This OECD paper attempts to quantify policy-induced barriers to services trade and comes up with some high topline numbers.
I may have missed it, but I didn’t see much if any discussion of what these policies are. (oecd-ilibrary.org/trade/the-cost…)
For that, you have to head over to the Services Trade Restrictiveness Index Regulatory Database (STRI), which the paper’s authors rely on. (qdd.oecd.org/subject.aspx?S…) Examples of barriers in the US: “ In courier services, there is a monopoly for letters weighing less than 12,5 ounces and the major postal services provider in the country is controlled by the government.”
So, the USPS is a barrier to services trade. (oecd.org/trade/topics/s…) The report on the US also notes: “Overall, the United States is one of the countries where the government interferes least with private suppliers through state ownership: aside from the postal operator, no major firm is owned by the federal government in the sectors included.”
Licensing of accountants and lawyers also comes in for scrutiny.
Non-”Independent” central banks are deemed a barrier to services trade, as is prior approval for offering financial services products. (oecd.org/trade/topics/s…)
Capital controls to ensure financial stability — another barrier.
These are of course value judgments (which the banking report notes), but the OECD takes a “just the numbers” approach.
In telecom, requirements to show locally produced entertainment come in for scrutiny. (oecd.org/trade/topics/s…)
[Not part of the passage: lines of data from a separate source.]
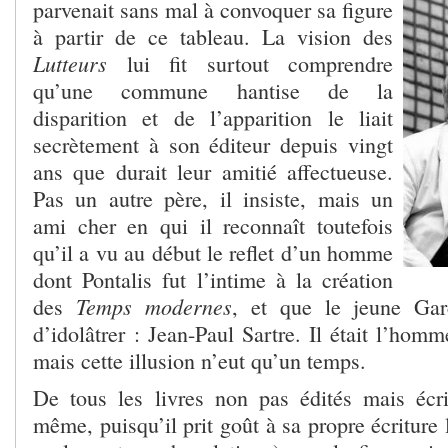
parvenait sans mal à convoquer sa figure
à partir de ce tableau. La vision des
Lutteurs
lui fit surtout comprendre
qu’une commune hantise de la
disparition et de l’apparition le liait
secrètement à son éditeur depuis vingt
ans que durait leur amitié affectueuse.
Pas un autre père, il insiste, mais un
ami cher en qui il reconnaît toutefois
qu’il a vu au début le reflet d’un homme
dont Pontalis fut l’intime à la création
Temps modernes
des
, et que le jeune Garc
d’idolâtrer : Jean-Paul Sartre. Il était l’ho
mais cette illusion n’eut qu’un temps.
De tous les livres non pas édités mais écri
même, puisqu’il prit goût à sa propre écriture l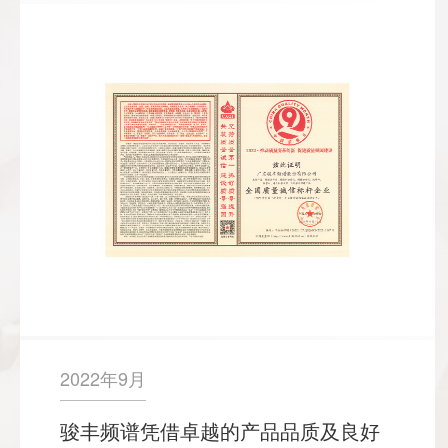
2022年9月
骏丰频谱凭借卓越的产品品质及良好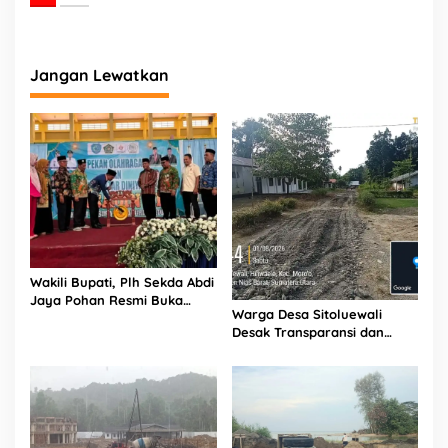
Jangan Lewatkan
Wakili Bupati, Plh Sekda Abdi
Jaya Pohan Resmi Buka
Warga Desa Sitoluewali
Porsadin VII Kabupaten
Desak Transparansi dan
Labuhanbatu
Evaluasi Kualitas Proyek
Jalan, Diduga Minim
Informasi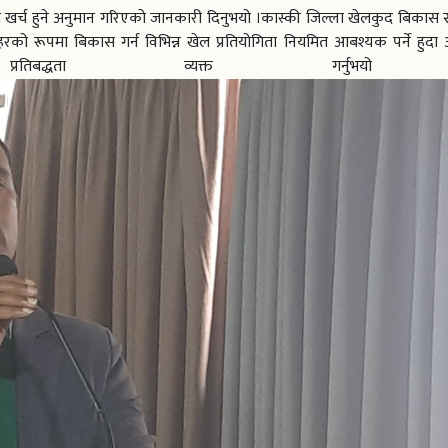
 लाख खर्च हुने अनुमान गरिएको जानकारी दिनुभयो ।कास्की जिल्ला खेलकुद बिकास
हरको रूपमा बिकास गर्न विभिन्न खेल प्रतियोगिता नियमित आबश्यक पर्ने हुद
तिबद्धता व्यक्त गर्नुभय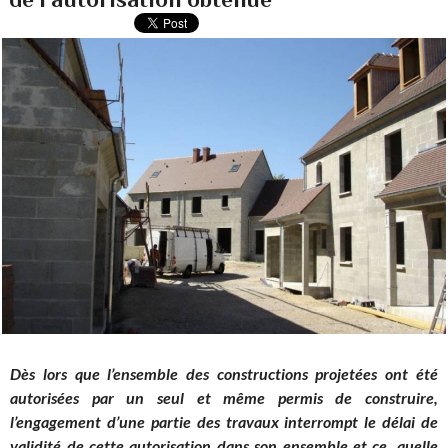
Dès lors que l’ensemble des constructions projetées ont été
autorisées par un seul et même permis de construire,
l’engagement d’une partie des travaux interrompt le délai de
validité de cette autorisation dans son ensemble et ce, quelle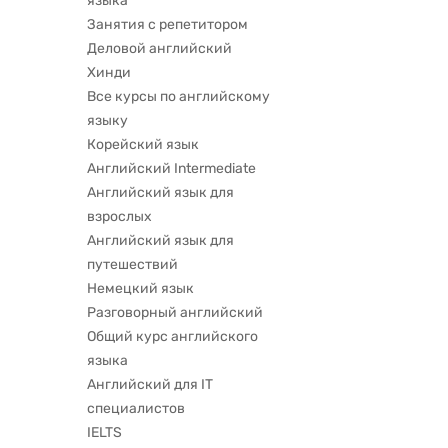
языка
Занятия с репетитором
Деловой английский
Хинди
Все курсы по английскому
языку
Корейский язык
Английский Intermediate
Английский язык для
взрослых
Английский язык для
путешествий
Немецкий язык
Разговорный английский
Общий курс английского
языка
Английский для IT
специалистов
IELTS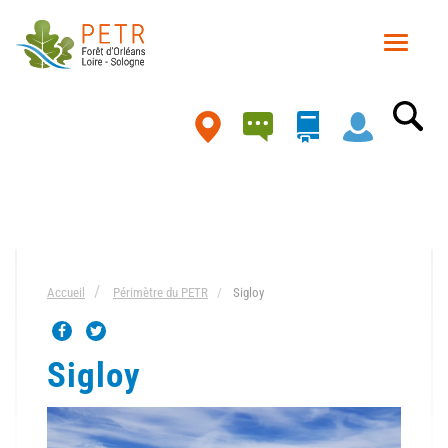
Aller
au
Toggle
contenu
navigat
principal
Carte
Accueil
Périmètre du PETR
Sigloy
Sigloy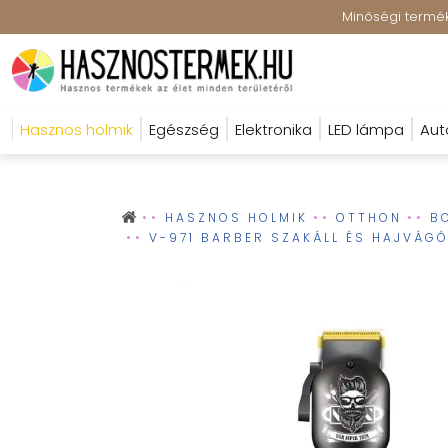
Minőségi terméke
Hasznos holmik
Egészség
Elektronika
LED lámpa
Aut
HASZNOS HOLMIK
OTTHON
B
V-971 BARBER SZAKÁLL ÉS HAJVÁGÓ 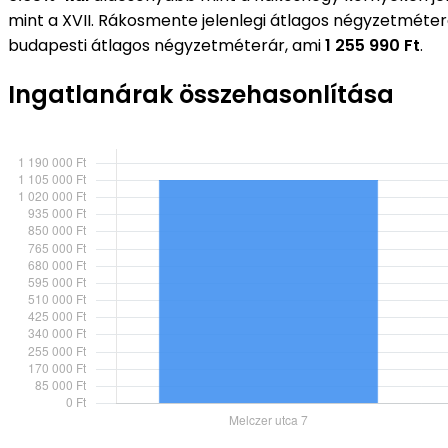
mint a XVII. Rákosmente jelenlegi átlagos négyzetméte
budapesti átlagos négyzetméterár, ami
1 255 990 Ft
.
Ingatlanárak összehasonlítása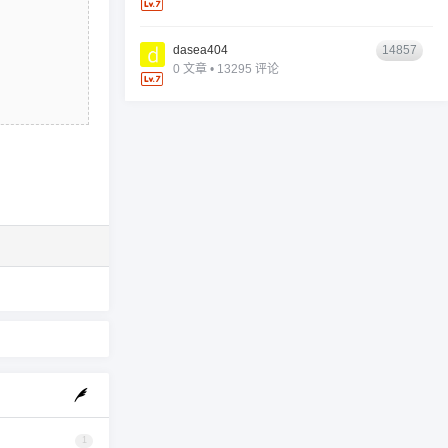
dasea404
14857
0 文章 • 13295 评论
1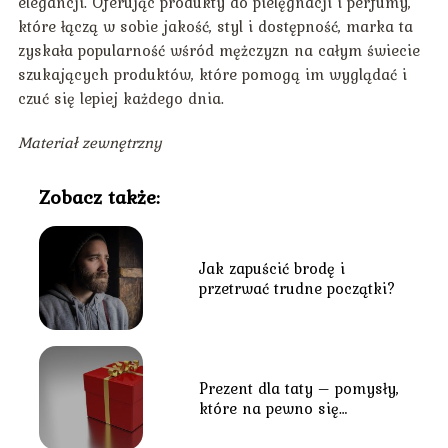
elegancji. Oferując produkty do pielęgnacji i perfumy,
które łączą w sobie jakość, styl i dostępność, marka ta
zyskała popularność wśród mężczyzn na całym świecie
szukających produktów, które pomogą im wyglądać i
czuć się lepiej każdego dnia.
Materiał zewnętrzny
Zobacz także:
Jak zapuścić brodę i
przetrwać trudne początki?
Prezent dla taty – pomysły,
które na pewno się
sprawdzą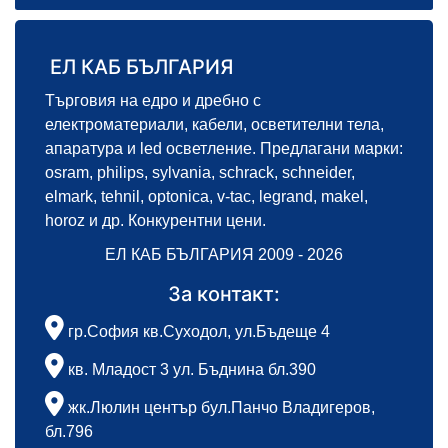
ЕЛ КАБ БЪЛГАРИЯ
Търговия на едро и дребно с
електроматериали, кабели, осветителни тела,
апаратура и led осветление. Предлагани марки:
osram, philips, sylvania, schrack, schneider,
elmark, tehnil, optonica, v-tac, legrand, makel,
horoz и др. Конкурентни цени.
ЕЛ КАБ БЪЛГАРИЯ 2009 - 2026
За контакт:
гр.София кв.Суходол, ул.Бъдеще 4
кв. Младост 3 ул. Бъднина бл.390
жк.Люлин център бул.Панчо Владигеров,
бл.796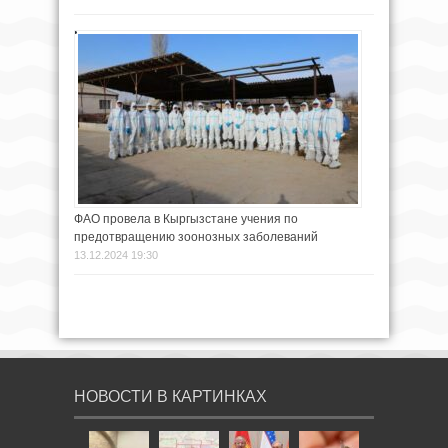
ФАО провела в Кыргызстане учения по
предотвращению зоонозных заболеваний
13.12.2024 19:30
НОВОСТИ В КАРТИНКАХ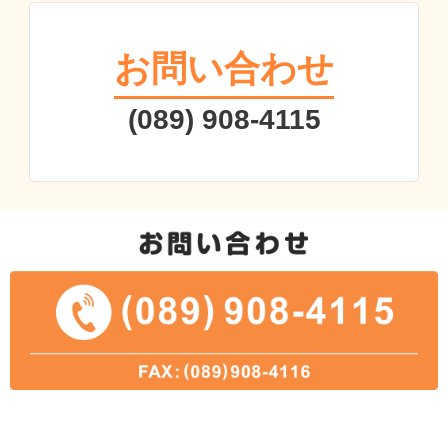
お問い合わせ
(089) 908-4115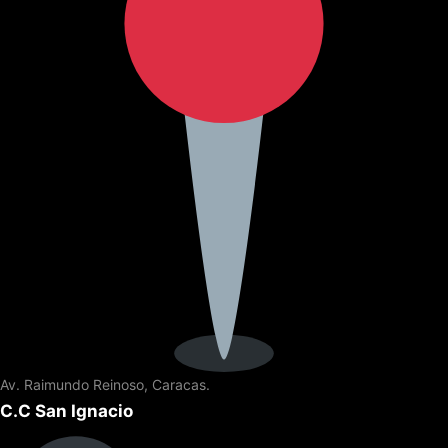
Av. Raimundo Reinoso, Caracas.
C.C San Ignacio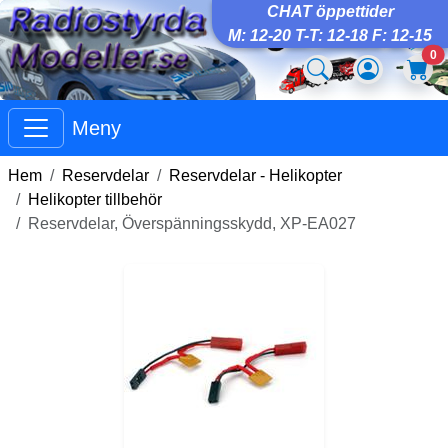
CHAT öppettider
M: 12-20 T-T: 12-18 F: 12-15
0
Meny
Hem
Reservdelar
Reservdelar - Helikopter
Helikopter tillbehör
Reservdelar, Överspänningsskydd, XP-EA027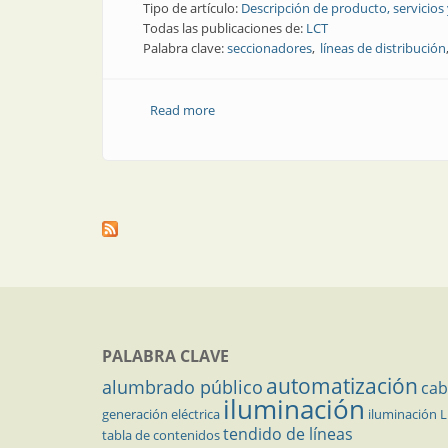
Tipo de artículo:
Descripción de producto, servicios
Todas las publicaciones de:
LCT
Palabra clave:
seccionadores
líneas de distribución
Read more
about Líneas de distribución | Protecci
PALABRA CLAVE
automatización
alumbrado público
cab
iluminación
generación eléctrica
iluminación 
tendido de líneas
tabla de contenidos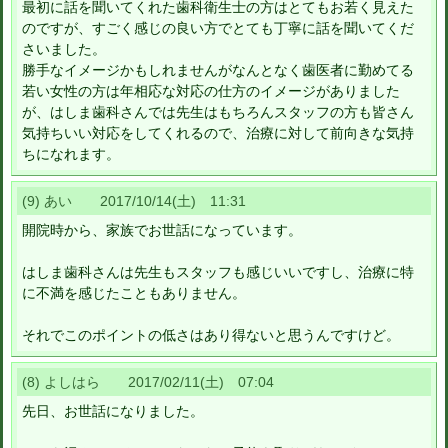
最初に話を聞いてくれた歯科衛生士の方はとてもお若く見えた
のですが、すごく感じの良い方でとても丁寧に話を聞いてくだ
さいました。
勝手なイメージかもしれませんがなんとなく歯医者に勤めてる
若い女性の方は年相応な対応の仕方のイメージがありました
が、はしま歯科さんでは先生はもちろんスタッフの方も皆さん
気持ちいい対応をしてくれるので、治療に対して前向きな気持
ちになれます。
(9) あい 2017/10/14(土) 11:31
開院時から、家族でお世話になっています。
はしま歯科さんは先生もスタッフも感じいいですし、治療に特
に不満を感じたこともありません。
それでこのポイントの低さはあり得ないと思うんですけど。
(8) よしはら 2017/02/11(土) 07:04
先日、お世話になりました。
The BBC — another barrier.
“Under Barriers to competition the most commonly observed contribution to the index is one or more state-owned broadcasters that enjoy competitive advantages related to funding or other favourable conditions.”
License your engineers responsible for ensuring safety of roads? Another barrier.
Give procurement preferences to your local providers or “only” to members of the WTO government procurement agreement (which facilitates reciprocal erosion of “Buy National” policies)? Another barrier.
The STRI also incorporates data from the World Bank Doing Business rankings, which ding countries for having requirements to start a business or procedures before construction can happen. Think environmental reviews, local consultation, etc. (openknowledge.worldbank.org/bitstream/hand…)
Have requirements for firms to purchase liability insurance for structural flaws in buildings, or do many firms choose to do so voluntarily? Another ding.
There’s a lot of discussion these days of wealth registries, thanks to the work of @gabriel_zucman and others. Would you be surprised to know that property registries merit another ding?
Have corporate taxes, regardless of whether they’re well calibrated to help business and other public needs? Another ding.
Inspect the safety or legality of imports (which takes time and government resources)? Ding ding ding.
Does your legal system prioritize resolution of human rights claims over private contract enforcement? Sorry buddy. Ding.
How easy is to asset strip a failing company? Better be easy.
I really hope you don’t have a minimum wage or holidays or overtime rules or something other than employment at will.
Wasn’t really planning on making this a thread, but it’s good to regularly remind ourselves that the metrics we use for services trade flows and barriers are bananas.